Each classification tree constitutes a model that predicts a value of a target variable based on the value of various input variables. Each tree has one or more interior nodes, each node corresponding to an input variable. Each node has one or more edges (branches) that represent paths taken in the tree based on the value of the input variable at that node. Each path terminates at a “leaf” that represents the value of a target variable resulting from the value of the input variable. In accordance with an aspect of the present disclosure, the system 10 thus trains itself, thereby creating the ensemble classification parameters (p) by learning from: (1) demographics information; (2) extracted and aggregated EDA responses collected with respect to the stimulus; and (3) known explicit feedback of that user.
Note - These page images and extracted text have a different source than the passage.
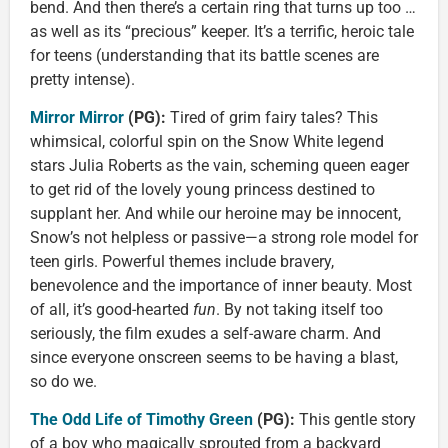
bend. And then there’s a certain ring that turns up too …
as well as its “precious” keeper. It’s a terrific, heroic tale
for teens (understanding that its battle scenes are
pretty intense).
Mirror Mirror
(PG):
Tired of grim fairy tales? This
whimsical, colorful spin on the Snow White legend
stars Julia Roberts as the vain, scheming queen eager
to get rid of the lovely young princess destined to
supplant her. And while our heroine may be innocent,
Snow’s not helpless or passive—a strong role model for
teen girls. Powerful themes include bravery,
benevolence and the importance of inner beauty. Most
of all, it’s good-hearted
fun
. By not taking itself too
seriously, the film exudes a self-aware charm. And
since everyone onscreen seems to be having a blast,
so do we.
The Odd Life of Timothy Green
(PG):
This gentle story
of a boy who magically sprouted from a backyard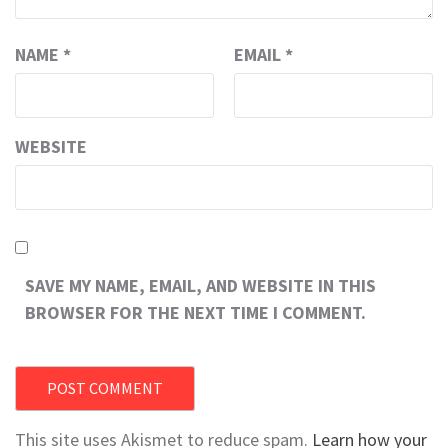
NAME
*
EMAIL
*
WEBSITE
SAVE MY NAME, EMAIL, AND WEBSITE IN THIS
BROWSER FOR THE NEXT TIME I COMMENT.
This site uses Akismet to reduce spam.
Learn how your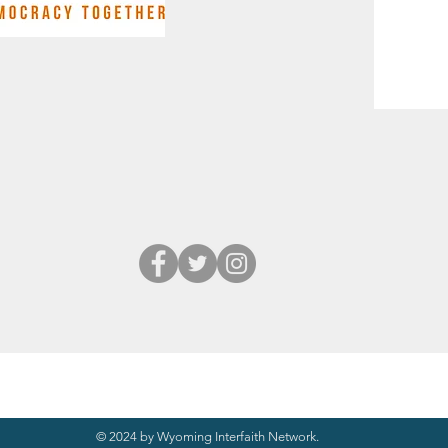
© 2024 by Wyoming Interfaith Network.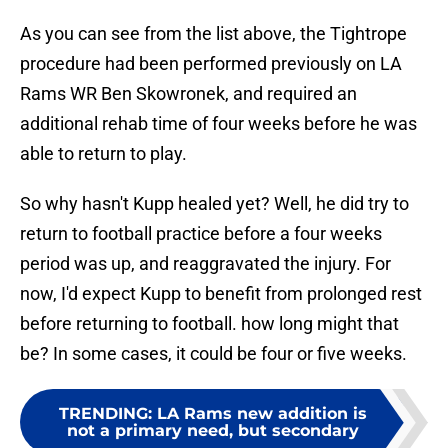
As you can see from the list above, the Tightrope
procedure had been performed previously on LA
Rams WR Ben Skowronek, and required an
additional rehab time of four weeks before he was
able to return to play.
So why hasn't Kupp healed yet? Well, he did try to
return to football practice before a four weeks
period was up, and reaggravated the injury. For
now, I'd expect Kupp to benefit from prolonged rest
before returning to football. how long might that
be? In some cases, it could be four or five weeks.
TRENDING
:
LA Rams new addition is
not a primary need, but secondary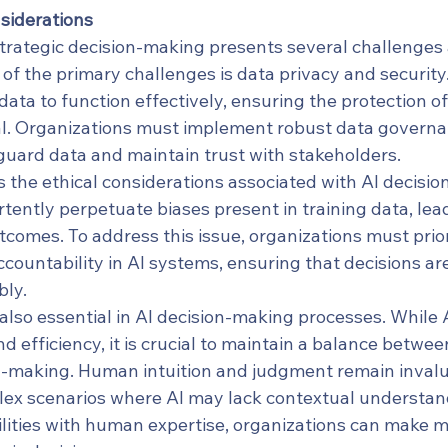
siderations
 strategic decision-making presents several challenges
of the primary challenges is data privacy and security. 
ata to function effectively, ensuring the protection of
ial. Organizations must implement robust data governa
uard data and maintain trust with stakeholders.
 the ethical considerations associated with AI decisio
ently perpetuate biases present in training data, lead
tcomes. To address this issue, organizations must prior
countability in AI systems, ensuring that decisions a
bly.
also essential in AI decision-making processes. While 
d efficiency, it is crucial to maintain a balance betw
-making. Human intuition and judgment remain invalu
plex scenarios where AI may lack contextual understan
lities with human expertise, organizations can make 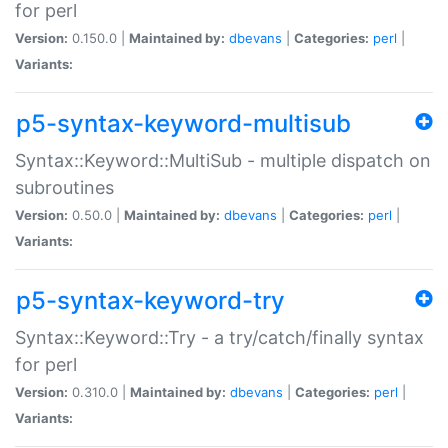
for perl
Version:
0.150.0 |
Maintained by:
dbevans
|
Categories:
perl
|
Variants:
p5-syntax-keyword-multisub
Syntax::Keyword::MultiSub - multiple dispatch on
subroutines
Version:
0.50.0 |
Maintained by:
dbevans
|
Categories:
perl
|
Variants:
p5-syntax-keyword-try
Syntax::Keyword::Try - a try/catch/finally syntax
for perl
Version:
0.310.0 |
Maintained by:
dbevans
|
Categories:
perl
|
Variants: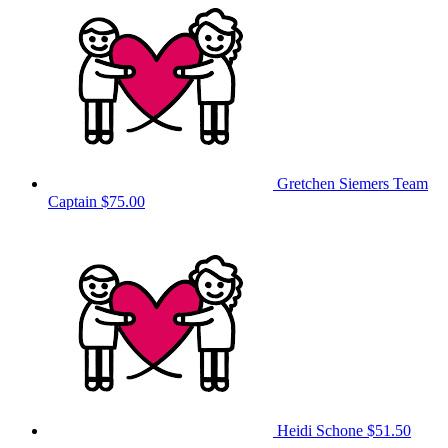
Gretchen Siemers
Team
Captain
$75.00
Heidi Schone
$51.50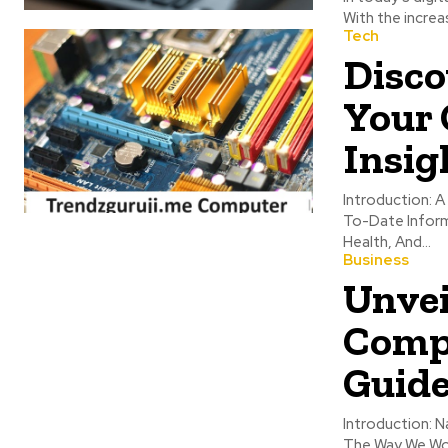
With the increa
Tech
Disco
Your 
Insig
Introduction: A Comprehensive Online Resource, Trendzguruji.Me Aims To Give Readers Up-
To-Date Informa
Health, And...
Business
Unvei
Comp
Guide
Introduction: Navigat
The Way We Wor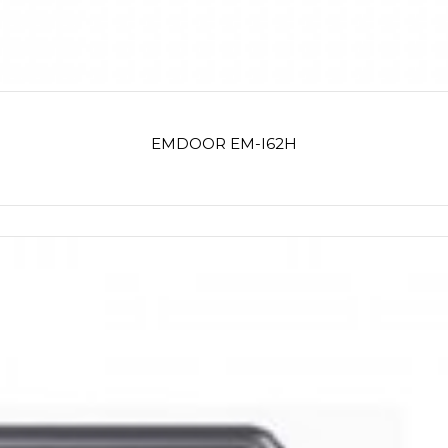
EMDOOR EM-I62H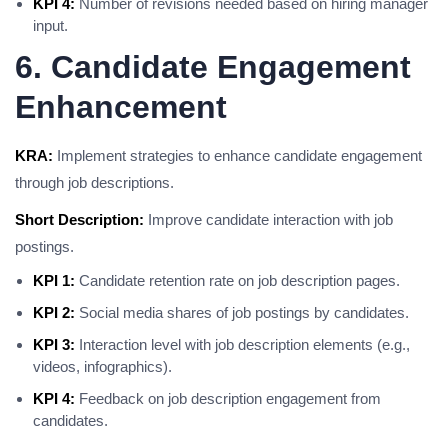
KPI 4:
Number of revisions needed based on hiring manager
input.
6. Candidate Engagement
Enhancement
KRA:
Implement strategies to enhance candidate engagement
through job descriptions.
Short Description:
Improve candidate interaction with job
postings.
KPI 1:
Candidate retention rate on job description pages.
KPI 2:
Social media shares of job postings by candidates.
KPI 3:
Interaction level with job description elements (e.g.,
videos, infographics).
KPI 4:
Feedback on job description engagement from
candidates.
Using trained parameters (p), the system 10 can determine subsets of variables (i.e., aggregated EDA user responses and demographics) relevant for discriminating among explicit users feedback.
In accordance with another aspect of the present principles, the system 10 of FIG. 1 advantageously addresses the above-described problems involved in interpreting EDA signals. As described hereinafter, the system 10 of FIG. 1 can infer user opinion of consumed content using physiological signals by a “Greedy” algorithm matching pursuit to extract the relevant impulse information and by adapting to changing physiological environments using a construction of possible user EDA responses. To this end, the system 10 requires only the raw EDA signal identifying the time, location, and intensity of user responses.
In accordance with another aspect of the present principles, the system 10 can make use of a user's (1) EDA signals, and (2) demographics information, along with (3) learned system parameters to infer unknown explicit feedback of a user for whom the system 10 has only collected EDA signals. To better understand the manner in which the system 10 make such inference, refer to FIG. 2 which depicts a portion of the system 10 including a single block 12 ₁for extracting the amplitude of the EDA signal for the user u₁at particular time points. Signal amplitude extraction in FIG. 2 occurs in the same manner in which EDA signal amplitude extraction occurs for multiple users in FIG. 1. The block 14 ₁aggregates the extracted EDA signal amplitude for the single user u₁for relevant time-segments of the stimulus (typically through simple addition of amplitudes), similar to the manner in which EDA signal amplitude aggregation occurs in FIG. 2 for multiple users. Lastly, the block 16 ₁of FIG. 2 performs of ensemble tree classification to predict the explicit feedback of the user u₁based on the aggregated EDA signal amplitude, the demographics d₁for the user u₁and the learned training parameters p obtained in connection with training of the system as described with respect to FIG. 1.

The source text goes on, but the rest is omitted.